Hey Neil, glad to see a post from you!
Come over to the dark side and try computer based DSP under Linux. You can get 10 channels of analog balanced outputs on a Behringer UMC1820, or for better performance, a MOTU Ultralite mk5. Drop me a line if you are interested.
Thanks for sharing that…..I really like the ideas presented………interesting!
Hi,
thanks for the clarification. How much have you experimented with this? propably a lot if its your day job 🙂 do you use single speaker mono setup occasionally, does the issue exist there? See this https://www.diyaudio.com/community/threads/fixing-the-stereo-phantom-center.277519/ thread, there is some discussion and speculation whether or not and how the issue with phantom center is handled in the mix and mastering stages.
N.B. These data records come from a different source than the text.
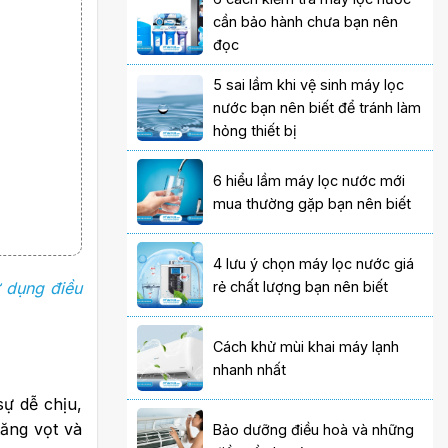
cần bảo hành chưa bạn nên
đọc
5 sai lầm khi vệ sinh máy lọc
nước bạn nên biết để tránh làm
hỏng thiết bị
6 hiểu lầm máy lọc nước mới
mua thường gặp bạn nên biết
4 lưu ý chọn máy lọc nước giá
 dụng điều
rẻ chất lượng bạn nên biết
Cách khử mùi khai máy lạnh
nhanh nhất
sự dễ chịu,
tăng vọt và
Bảo dưỡng điều hoà và những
This, head and stereo setup related phasing/combfilter, is pretty nasty when speakers are good and good acoustic environment with reduced early reflections makes it worse. Hense widening response, having reflections and diffraction, what ever that gives hearing system more than exactly two sources on the ~2kHz region might actually be good.
I speculate if the issue exists with single speaker mono its speaker issue like crossover. If its problem with two speaker mono its stereo / head issue instead. Or, its speaker issue then as well, speakers are too good making perfect comb filter.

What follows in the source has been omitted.